The world is heating up — not in the future, not hypothetically, but now. When you break records every few years, you don’t need a doctorate in environmental sciences to recognize that what was once normal no longer is. There is no baseline. We are surfing on a chaotic wave of unpredictability — except we know which way the trendlines are going.
All this has me hot, very hot.
That’s because in the face of this extremely deadly heat, we need bold action and leadership. We’ve needed it for years, actually decades. The science has been clear. But what we have gotten is just the opposite. And recent examples are all the more infuriating — from the Supreme Court to Joe Manchin to essentially the entire Republican Party.
I am lucky. I have the privilege of living with air conditioning. I’m not working the fields or paving a road. But I know those jobs, and others like them. And I am thinking of all those who have to do them. There are millions who can’t afford to cool their house. There are people living all over the world who are threatened, in their health and livelihoods, by the changing climate. We all are, because we are all interconnected. But some will bear a much greater burden than others. And they tend to be the ones who have done the least to put us where we are.
There are the young, who will know only a world that is rapidly becoming inhospitable to human life. This will further exacerbate the inequities and injustices that pervade our global society.
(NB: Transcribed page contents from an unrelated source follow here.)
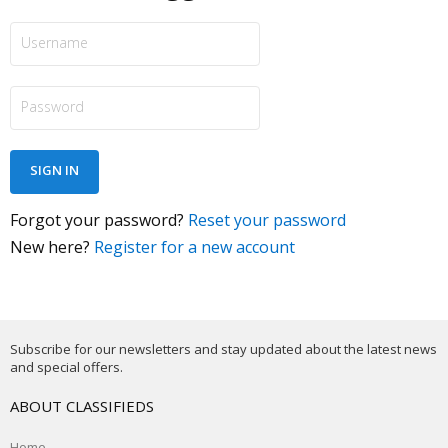
Forgot your password?
Reset your password
New here?
Register for a new account
Subscribe for our newsletters and stay updated about the latest news
and special offers.
ABOUT CLASSIFIEDS
Home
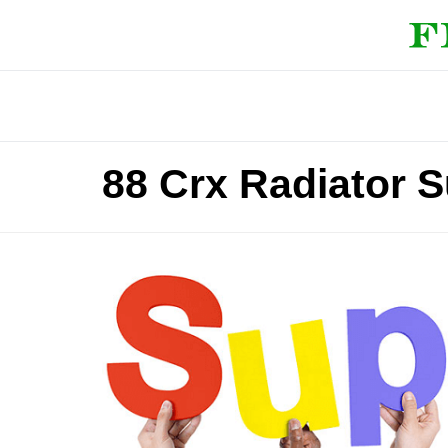
88 Crx Radiator 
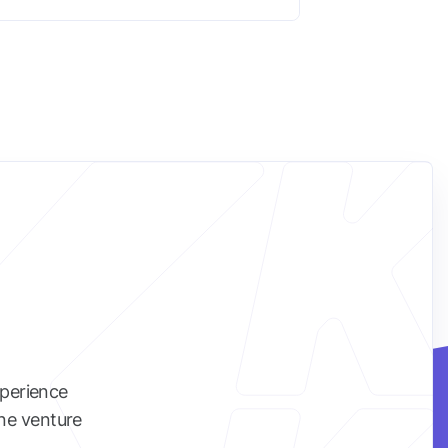
xperience
ine venture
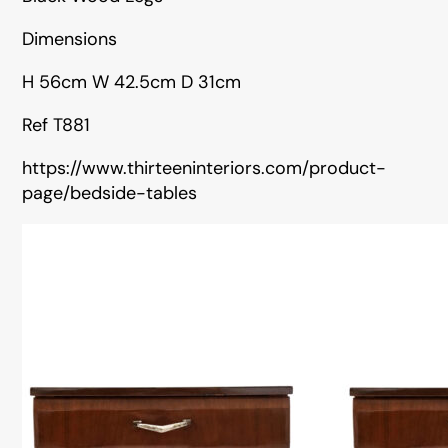
Dimensions
H 56cm W 42.5cm D 31cm
Ref T881
https://www.thirteeninteriors.com/product-
page/bedside-tables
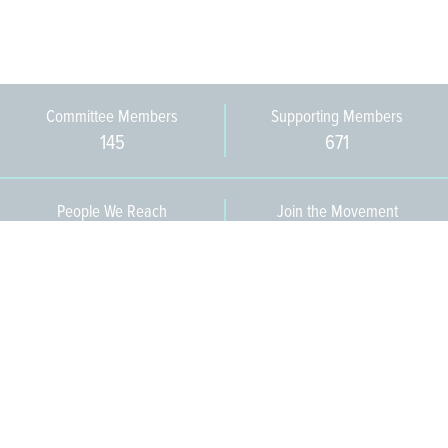
Committee Members
Supporting Members
145
671
People We Reach
Join the Movement
3,665
Become a Member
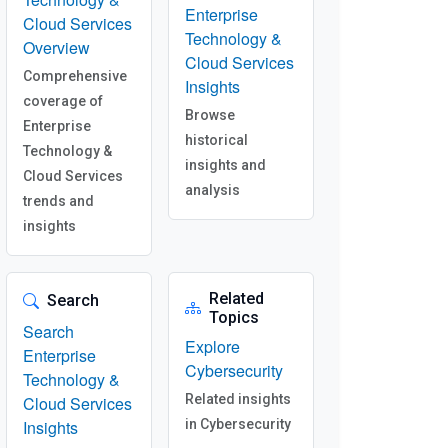
Enterprise
Cloud Services
Technology &
Overview
Cloud Services
Comprehensive
Insights
coverage of
Browse
Enterprise
historical
Technology &
insights and
Cloud Services
analysis
trends and
insights
Related
Search
Topics
Search
Explore
Enterprise
Cybersecurity
Technology &
Related insights
Cloud Services
Insights
in Cybersecurity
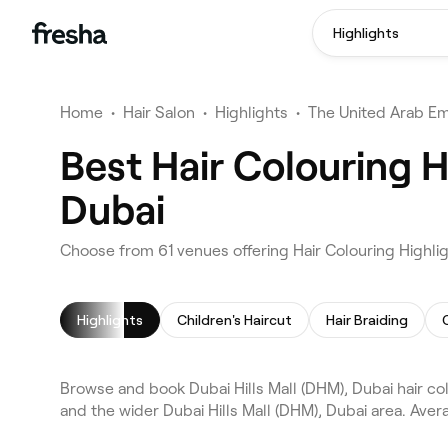
Highlights
Home
•
Hair Salon
•
Highlights
•
The United Arab Em
Best Hair Colouring H
Dubai
Choose from 61 venues offering Hair Colouring Highlig
Highlights
Children's Haircut
Hair Braiding
Browse and book Dubai Hills Mall (DHM), Dubai hair col
and the wider Dubai Hills Mall (DHM), Dubai area. Aver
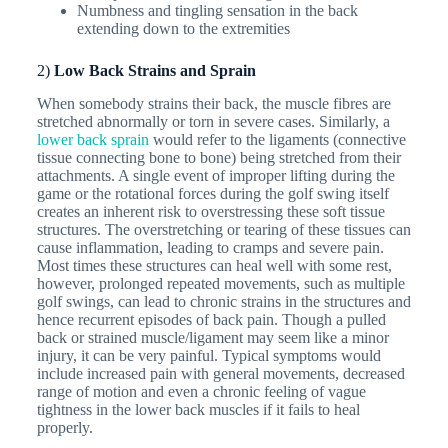
Numbness and tingling sensation in the back
extending down to the extremities
2)
Low Back Strains and Sprain
When somebody strains their back, the muscle fibres are
stretched abnormally or torn in severe cases. Similarly, a
lower back sprain
would refer to the ligaments (connective
tissue connecting bone to bone) being stretched from their
attachments. A single event of improper lifting during the
game or the rotational forces during the golf swing itself
creates an inherent risk to overstressing these soft tissue
structures. The overstretching or tearing of these tissues can
cause inflammation, leading to cramps and severe pain.
Most times these structures can heal well with some rest,
however, prolonged repeated movements, such as multiple
golf swings, can lead to chronic strains in the structures and
hence recurrent episodes of back pain. Though a pulled
back or strained muscle/ligament may seem like a minor
injury, it can be very painful. Typical symptoms would
include increased pain with general movements, decreased
range of motion and even a chronic feeling of vague
tightness in the lower back muscles if it fails to heal
properly.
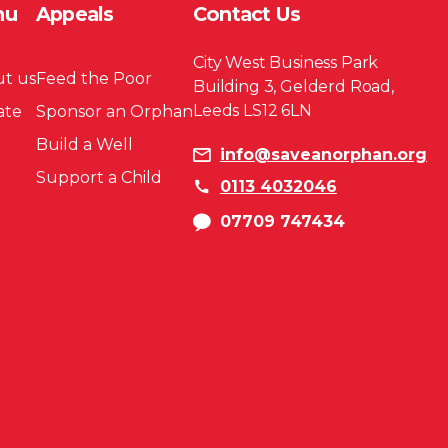
nu
Appeals
Contact Us
City West Business Park
t us
Feed the Poor
Building 3, Gelderd Road,
Leeds LS12 6LN
ate
Sponsor an Orphan
Build a Well
info@saveanorphan.org
Support a Child
0113 4032046
07709 747434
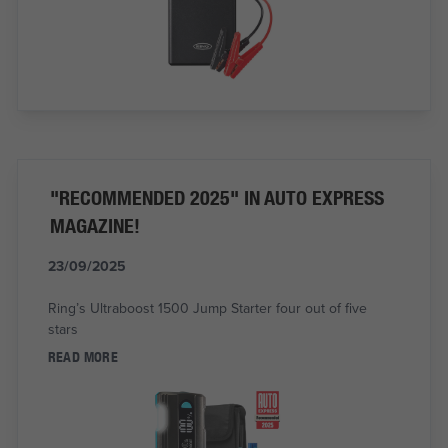
"RECOMMENDED 2025" IN AUTO EXPRESS
MAGAZINE!
23/09/2025
Ring’s Ultraboost 1500 Jump Starter four out of five
stars
READ MORE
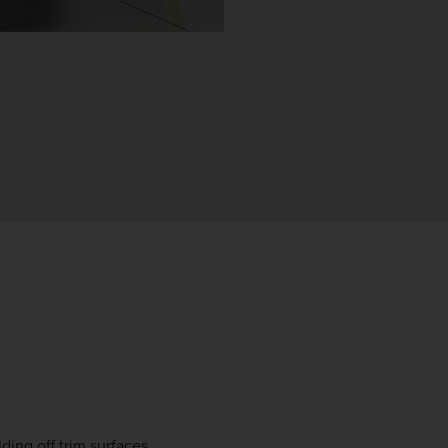
ding off trim surfaces.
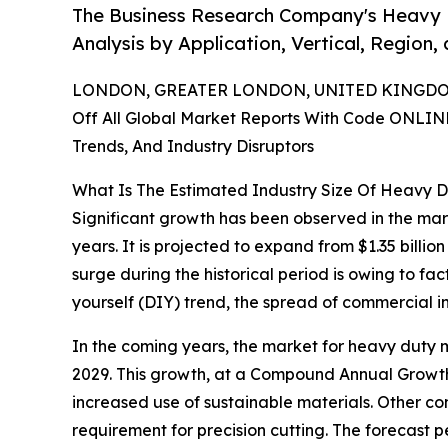
The Business Research Company's Heavy D
Analysis by Application, Vertical, Region
LONDON, GREATER LONDON, UNITED KINGDOM,
Off All Global Market Reports With Code ONLIN
Trends, And Industry Disruptors
What Is The Estimated Industry Size Of Heavy D
Significant growth has been observed in the mark
years. It is projected to expand from $1.35 billi
surge during the historical period is owing to fa
yourself (DIY) trend, the spread of commercial i
In the coming years, the market for heavy duty ma
2029. This growth, at a Compound Annual Growth 
increased use of sustainable materials. Other con
requirement for precision cutting. The forecast p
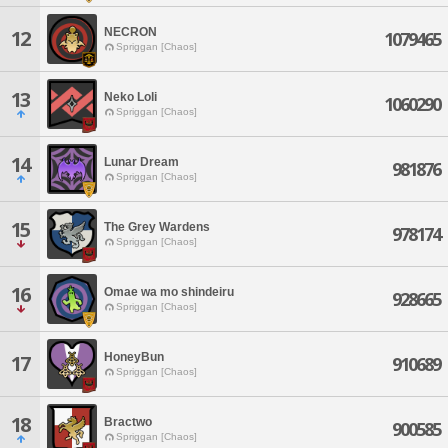
NECRON
12
1079465
Spriggan [Chaos]
13
Neko Loli
1060290
Spriggan [Chaos]
14
Lunar Dream
981876
Spriggan [Chaos]
15
The Grey Wardens
978174
Spriggan [Chaos]
16
Omae wa mo shindeiru
928665
Spriggan [Chaos]
HoneyBun
17
910689
Spriggan [Chaos]
18
Bractwo
900585
Spriggan [Chaos]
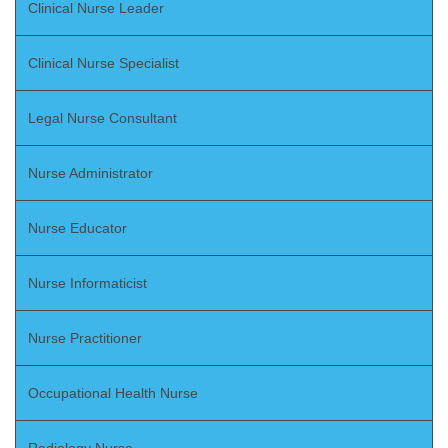
Clinical Nurse Leader
Clinical Nurse Specialist
Legal Nurse Consultant
Nurse Administrator
Nurse Educator
Nurse Informaticist
Nurse Practitioner
Occupational Health Nurse
Radiology Nurse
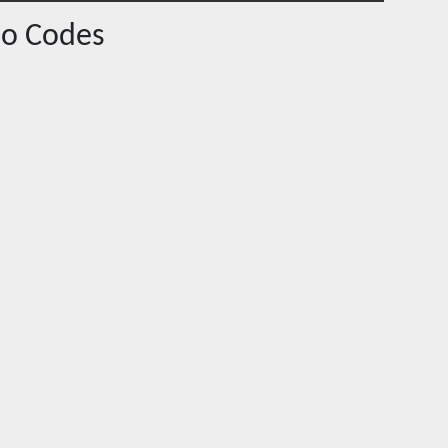
o Codes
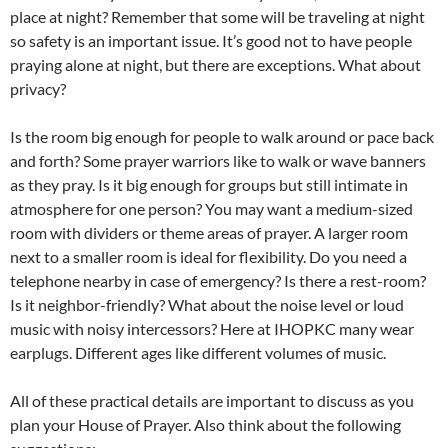
place at night? Remember that some will be traveling at night
so safety is an important issue. It’s good not to have people
praying alone at night, but there are exceptions. What about
privacy?
Is the room big enough for people to walk around or pace back
and forth? Some prayer warriors like to walk or wave banners
as they pray. Is it big enough for groups but still intimate in
atmosphere for one person? You may want a medium-sized
room with dividers or theme areas of prayer. A larger room
next to a smaller room is ideal for flexibility. Do you need a
telephone nearby in case of emergency? Is there a rest-room?
Is it neighbor-friendly? What about the noise level or loud
music with noisy intercessors? Here at IHOPKC many wear
earplugs. Different ages like different volumes of music.
All of these practical details are important to discuss as you
plan your House of Prayer. Also think about the following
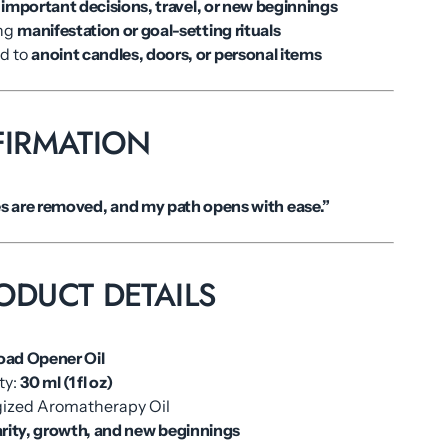
e
important decisions, travel, or new beginnings
ing
manifestation or goal-setting rituals
ed to
anoint candles, doors, or personal items
FIRMATION
es are removed, and my path opens with ease.”
ODUCT DETAILS
oad Opener Oil
ty:
30 ml (1 fl oz)
rgized Aromatherapy Oil
arity, growth, and new beginnings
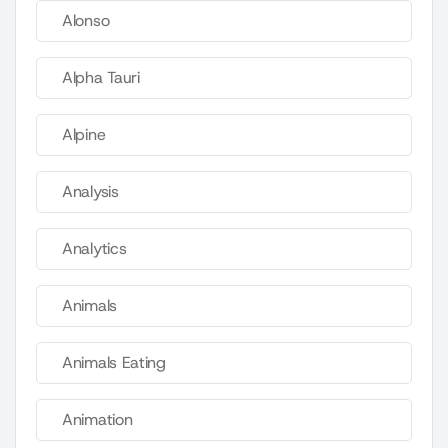
Alonso
Alpha Tauri
Alpine
Analysis
Analytics
Animals
Animals Eating
Animation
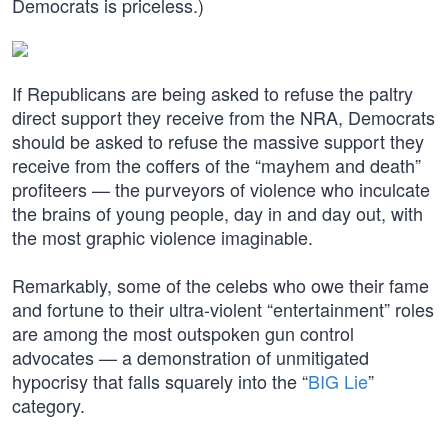
Democrats is priceless.)
If Republicans are being asked to refuse the paltry
direct support they receive from the NRA, Democrats
should be asked to refuse the massive support they
receive from the coffers of the “mayhem and death”
profiteers — the purveyors of violence who inculcate
the brains of young people, day in and day out, with
the most graphic violence imaginable.
Remarkably, some of the celebs who owe their fame
and fortune to their ultra-violent “entertainment” roles
are among the most outspoken gun control
advocates — a demonstration of unmitigated
hypocrisy that falls squarely into the “
BIG Lie
”
category.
My hope is that this reality is so stark that it will finally provoke the reaction we have needed for so long. Out of greater crisis can arise a more determined and sustained movement for change. We can take the anger and heat we are feeling, and, like an engine, convert the energy into action powering us forward into a sustainable future.
There is a new threat to our global climate for which we must be vigilant: cynicism and defeatism. We could have done a lot more, a lot earlier. That is true. But to use that as an excuse to give up now, to say that whatever further damage occurs is inevitable, is a dereliction of our duty to the planet and to future generations. We don’t know what innovations may be in store, what we can help fix through new ideas and action.
We can’t afford to put our heads in the sand. It’s likely too hot there anyway.
Those of us that are fortunate enough to be able to vote need to use our vote for changing things! Changing people, changing priorities, changing policies, changing our behavior and our attitude and our interactions with others. Together we can make a difference!
In addition to the staggering heat in Florida, I recently learned that the fact that the unrelenting temperatures that are keeping us indoors are reducing the amount of vitamin D our bodies need which can literally act to depress us, as if we live in the winter darkness instead of the sunshine state. A reduction in the vitamin D to which we are accustomed can impact the sleep cycle. So call me depressed and sleep deprived. Thanks Senator Manchin. I wonder how your West Virginia neighbors are faring. Do you care enough to wonder too?